Regular Expressions


Table of Contents

1. Introduction
2. Basics
2.1. Single Character
2.2. Any Character: .
2.3. The Escape Character: \
2.4. The Caret: ^
2.5. The Dollar Symbol: $
2.6. The Kleene star: *
2.7. The Kleene plus: +
2.8. Ranges: [ ], [cn-cm] and [^cn-cm]
2.9. Grouping: \( \)
2.10. Alternatives: |
2.11. Repetition: \{n\}, \{,n\}, \{n,\}, \{n,m\}
3. Grep Examples
4. java.util.regex, Java 1.4
5. Emacs Regular Expressions
6. References

Pattern matching is an important topic in Computer Science, it is the process of matching defined patterns to information. Humans use pattern matching everyday to recognise objects and faces, computers use pattern matching everyday to perform the most basic of operations, when you execute a command at the command line, some kind of pattern matching is being employed to determine what your command is asking the computer to do, pattern matching is used in compilers and programming languages.

Regular Expressions are a particular kind of pattern matching located in the Regular Language subclass of pattern matching languages. They are considered the least complex of the pattern matching languages but are very useful. You have probably used regular expressions before, for instance if you have specified that you want to delete *.* at the command line, referring to any basename followed by a dot followed by any extension, then you have used the concepts of regular expressions at least once. Most of you will be aware that the * character, known as a Kleene star or asterisk, means "match anything" and indeed it is used in a very similar manner in the regular expressions we are about to discuss.
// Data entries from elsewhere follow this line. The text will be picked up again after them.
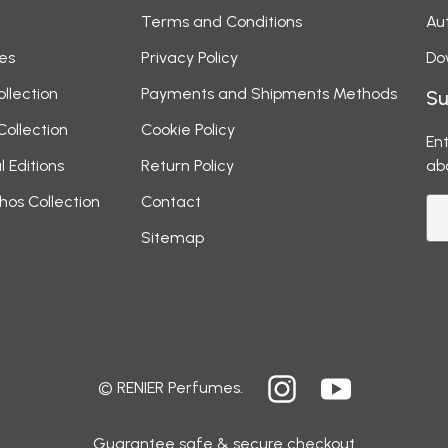
Terms and Conditions
Aut
es
Privacy Policy
Do
ollection
Payments and Shipments Methods
Su
Collection
Cookie Policy
Ent
l Editions
Return Policy
ab
hos Collection
Contact
Sitemap
© RENIER Perfumes.
Guarantee safe & secure checkout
There are many programs out there that have some kind of builtin regular expression handling capabilities. The thing is, they all seem to have slight syntactical variation, fortunately the concepts are identical in each case and the differences are often marginal, this text will describe the most common components of a regular expression and will present program specific examples where appropriate.

Regular expressions consist of literal characters and meta characters, literal characters are the actual characters you want to find, meta characters are special characters, like the Kleene star, and are the core concept behind regular expressions hence we will begin this section with a brief introduction to the most common meta characters.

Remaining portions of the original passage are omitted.